A 2019 buyback plan "should have scared the heck out of any freedom-loving American," she writes.
There have been dozens of mass shootings since then and only modest changes to gun laws.
Democratic presidential hopeful Beto O'Rourke's 2019 plan to curb gun violence was as jarring to pistol-packing civilian Lauren Boebert as anything in Adolf Hitler's bigoted manifesto, the now-Colorado Republican writes in her new memoir.
One of the reasons Rep. Boebert gave for running for office in November 2020, she recounts in "My American Life," was the fear that Democrats like O'Rourke might one day attempt to confiscate readily available firearms. O'Rourke campaigned on a proposal to take semi-automatic assault rifles like the AR-15 and AK-47 out of circulation following a racially-motivated mass shooting in El Paso, Texas that left nearly two dozen people dead.

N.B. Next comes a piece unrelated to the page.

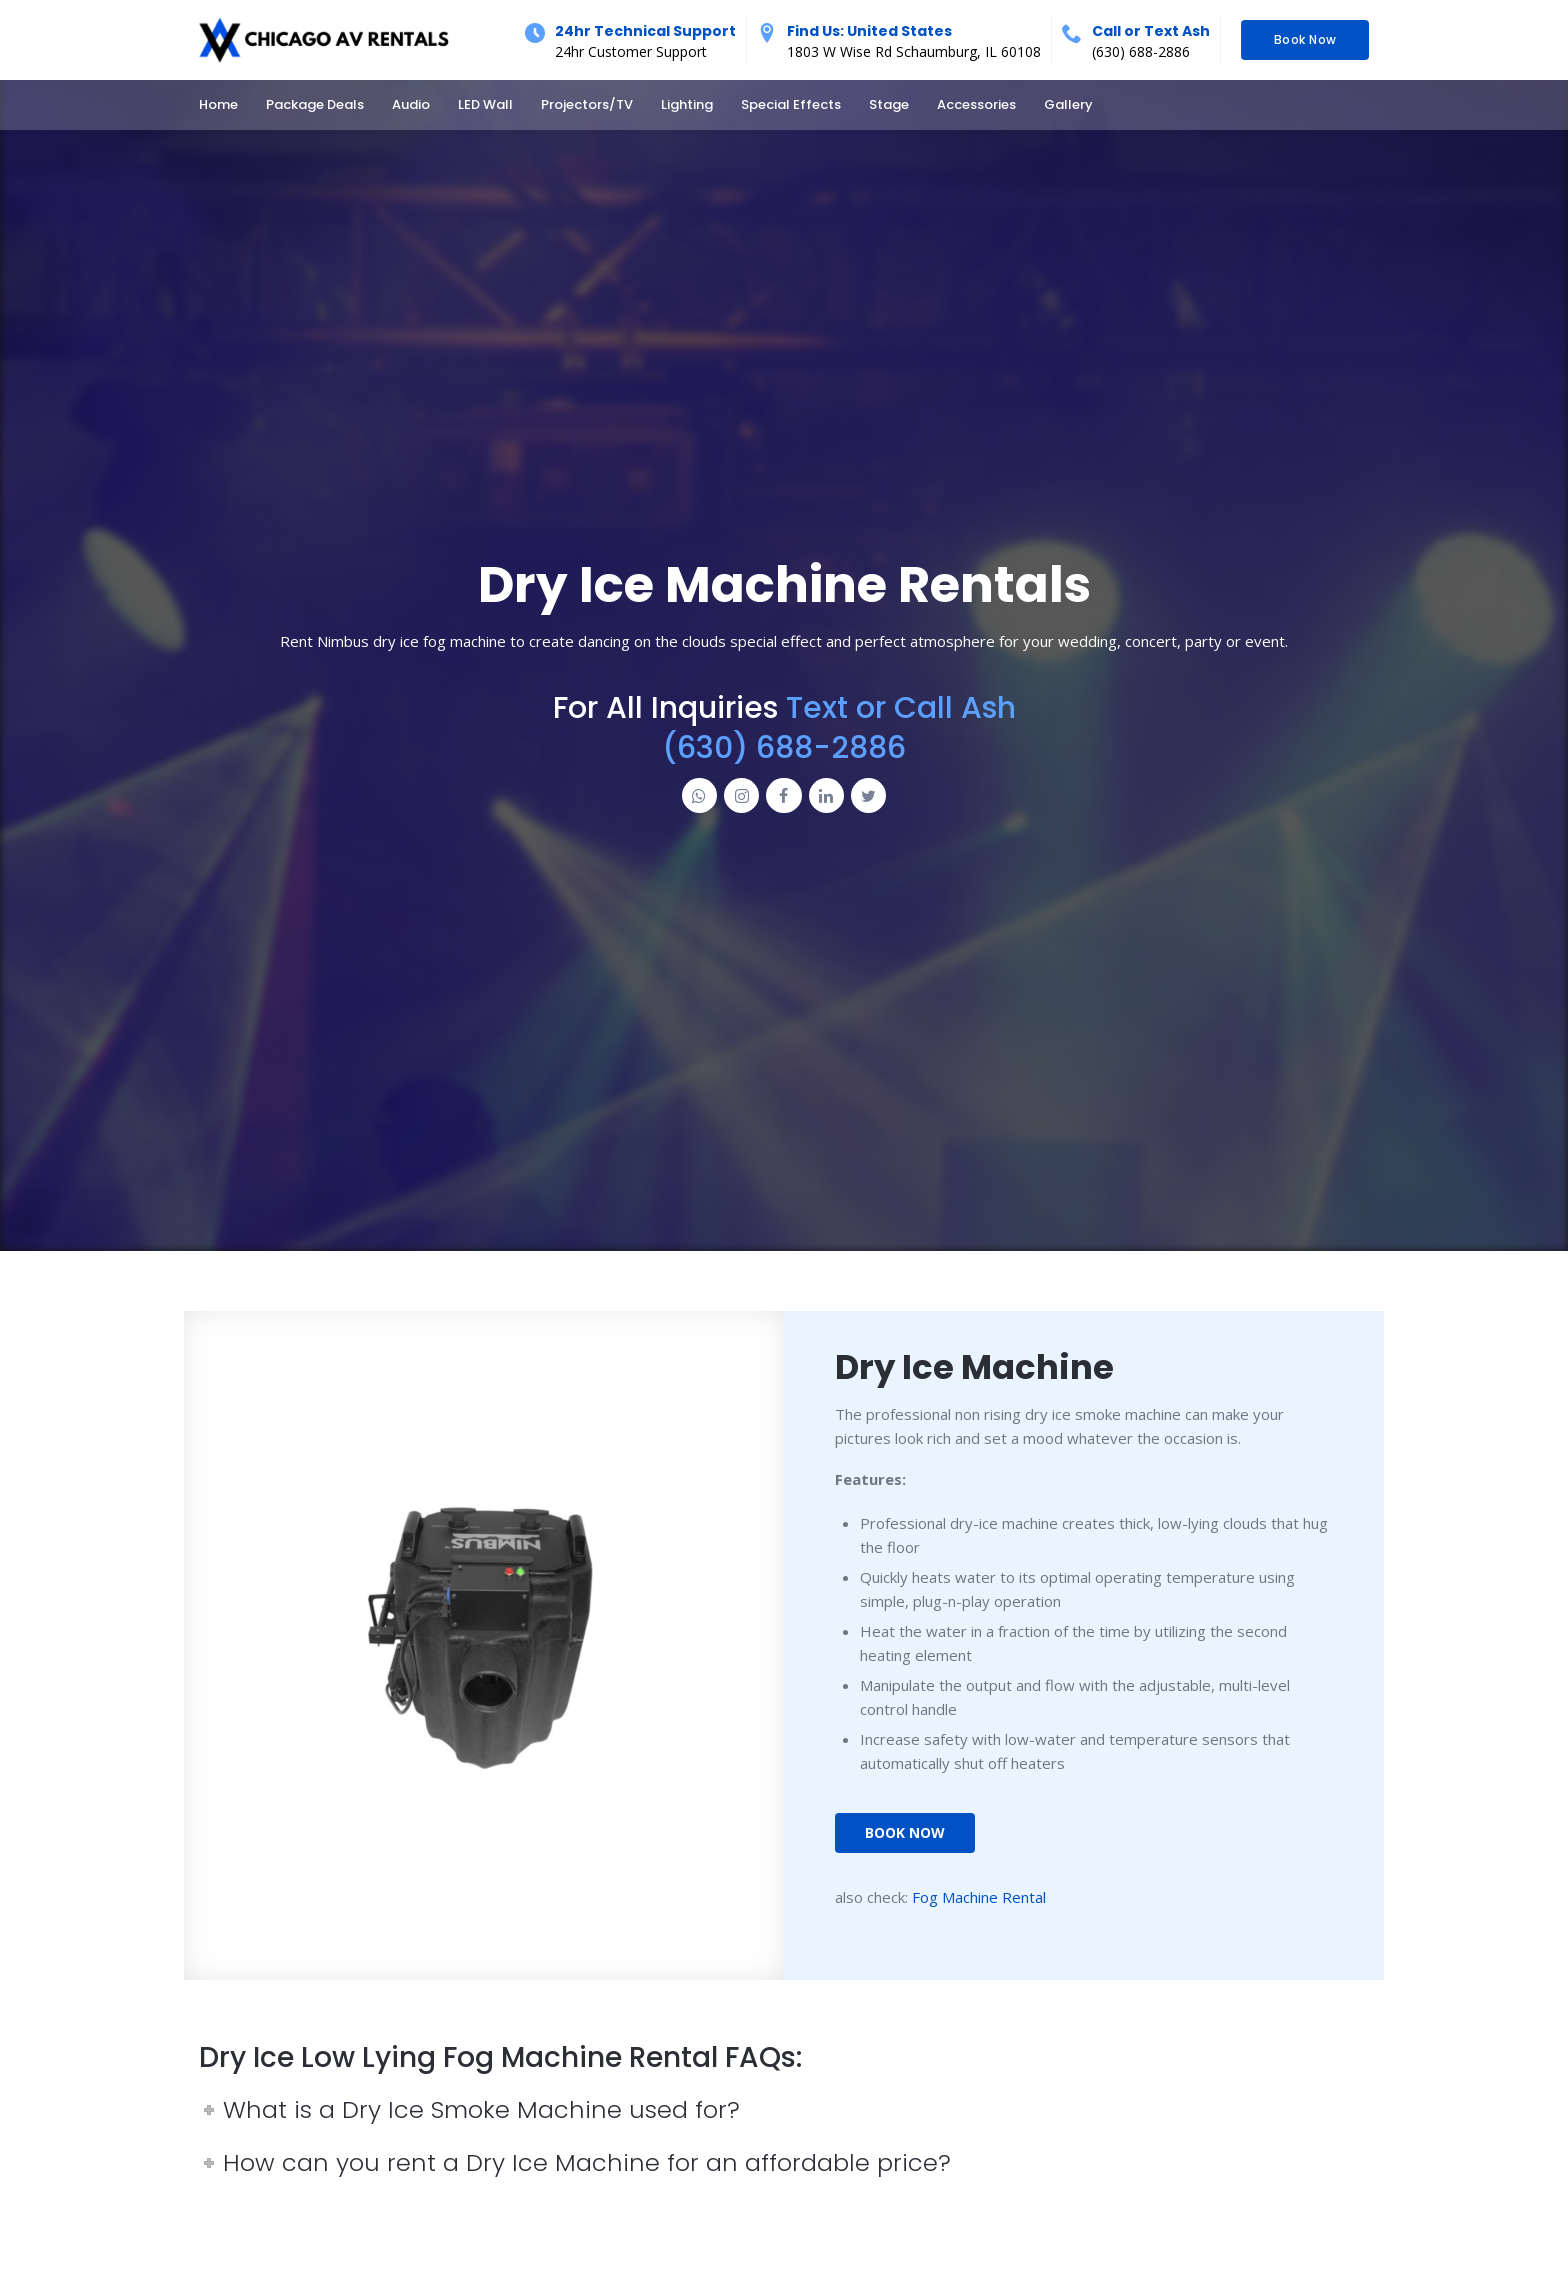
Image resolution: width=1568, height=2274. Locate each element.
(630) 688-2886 (1141, 51)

"It was with MSNBC's Joe Scarborough where O'Rourke's answer to what he would do if people refused to sell back their guns looked like it was ripped from the pages of Mein Kampf," Boebert writes of the exchange that officially freaked her out.

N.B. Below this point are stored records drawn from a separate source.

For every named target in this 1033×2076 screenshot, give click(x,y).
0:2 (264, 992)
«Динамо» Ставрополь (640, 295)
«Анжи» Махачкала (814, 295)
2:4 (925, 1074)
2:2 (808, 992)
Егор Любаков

O'Rourke told MSNBC that if the owner of an illegal weapon fails to sell it to the government, law enforcement would "recover that firearm and to make sure that it is purchased, bought back, so that it cannot be potentially used against somebody else."
"Just as in any law that is not followed or flagrantly abused, there have to be consequences or else there is no respect for the law," O'Rourke tells the MSNBC hosts who posed a hypothetical about "next steps" should gun owners refuse to hand over legally purchased assault-style weapons that have subsequently been outlawed.

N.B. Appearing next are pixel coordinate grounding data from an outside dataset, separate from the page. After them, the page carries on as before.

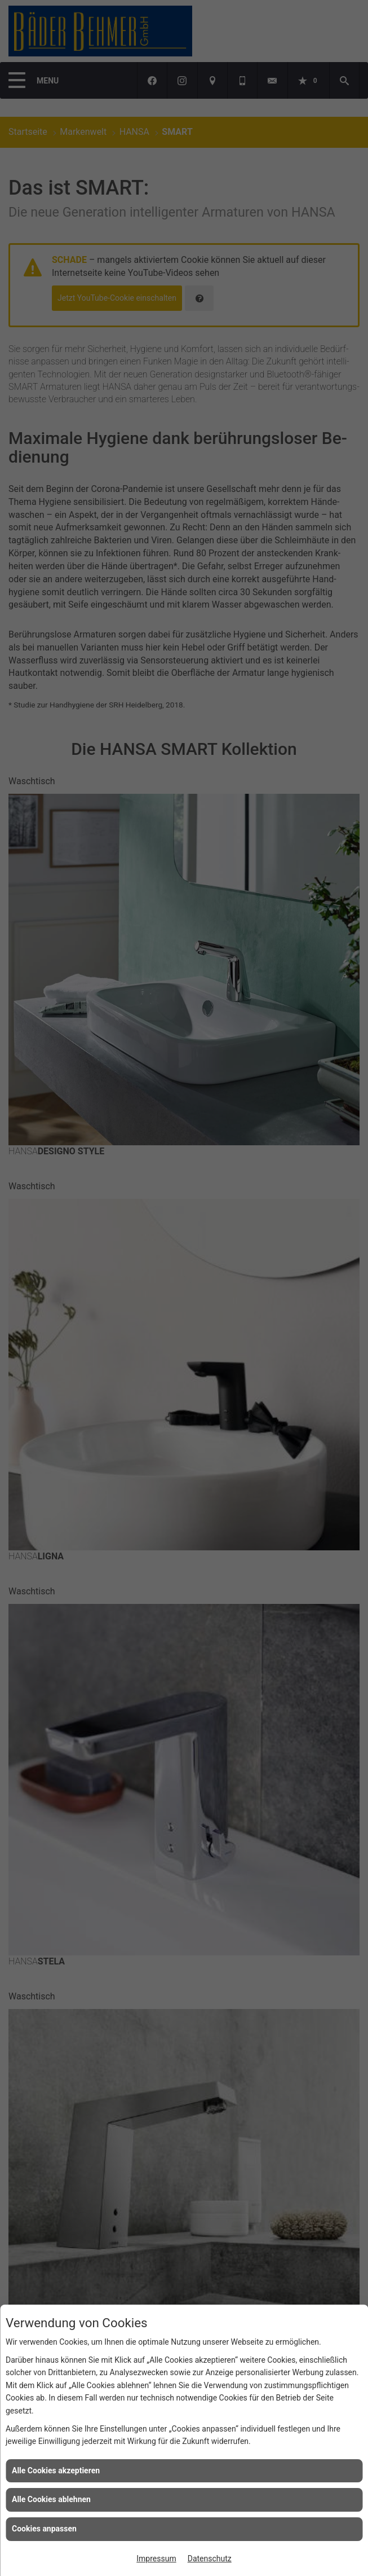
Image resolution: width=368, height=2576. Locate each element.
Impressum (156, 2558)
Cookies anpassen (44, 2528)
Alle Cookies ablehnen (51, 2499)
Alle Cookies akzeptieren (56, 2470)
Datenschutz (210, 2558)
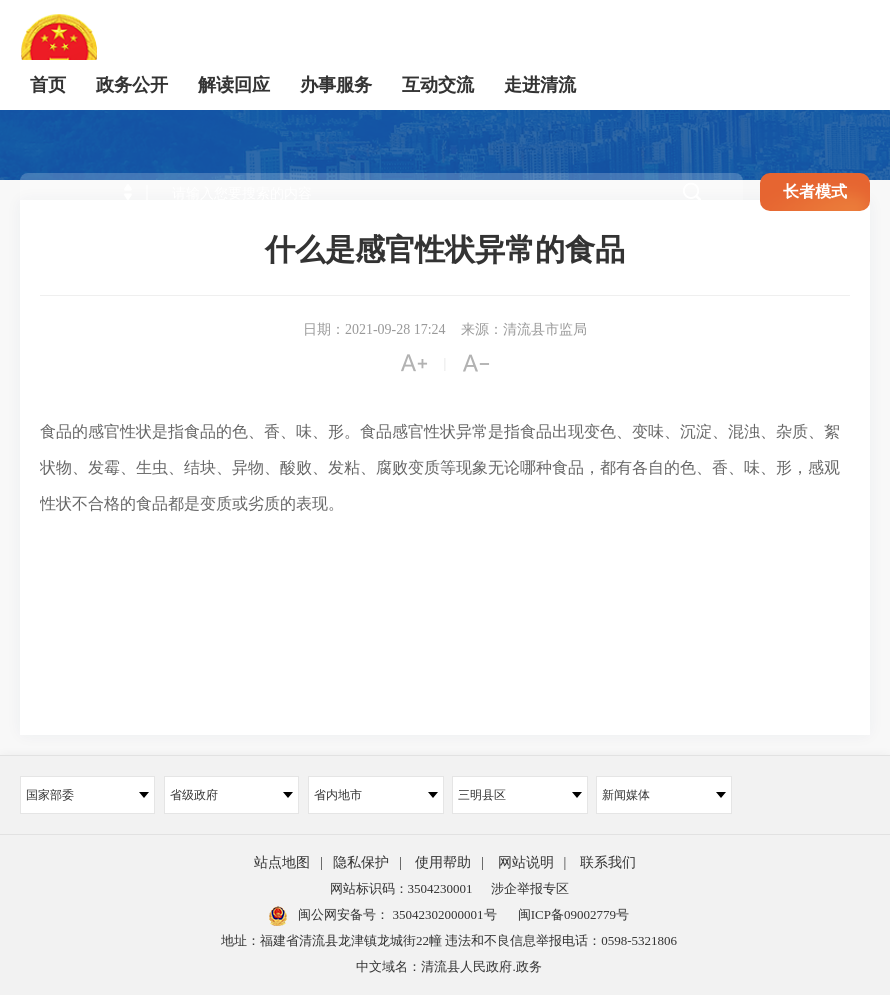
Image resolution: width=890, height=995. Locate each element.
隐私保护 (361, 862)
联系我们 (608, 862)
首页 (48, 85)
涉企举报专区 (530, 888)
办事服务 (336, 85)
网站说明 (526, 862)
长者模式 (815, 191)
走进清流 (540, 85)
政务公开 (132, 85)
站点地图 (282, 862)
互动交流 (438, 85)
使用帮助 (443, 862)
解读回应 (234, 85)
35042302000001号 (442, 914)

"Wow! O'Rourke planned to send armed officers to your home to take your guns," Boebert writes. "That should have scared the heck out of any freedom-loving American."
Boebert isn't the first conservative to compare US gun regulation to Nazi gun control polices. Some on the right have argued that European Jews and other Nazi targets were disarmed victims of gun control.
The proposed buybacks were just one piece of O'Rourke's anti-gun violence pitch. During that same appearance on MSNBC, O'Rourke outlined a gun control platform including universal background checks, expanded red flag laws, and banning the sale of "weapons of war" to the general public.
And the former congressman is still fired up about it today as he seeks to unseat Trump-endorsed incumbent Texas Gov. Gregg Abbott this fall.
"I think we are fools to believe anything other than that these weapons of war will continue to be used with greater frequency against our fellow Americans," O'Rourke told rally goers May 21 in Abilene, Texas — just days before a mass shooting 250 miles south in Uvalde, Texas left 21 dead, including 19 schoolchildren.
"For the record, I don't believe guns cause violence," Boebert writes in her book. "I believe it is the evil in man that illegally shoots and kills."
O'Rourke did not respond to a request for comment about Boebert's anecdote.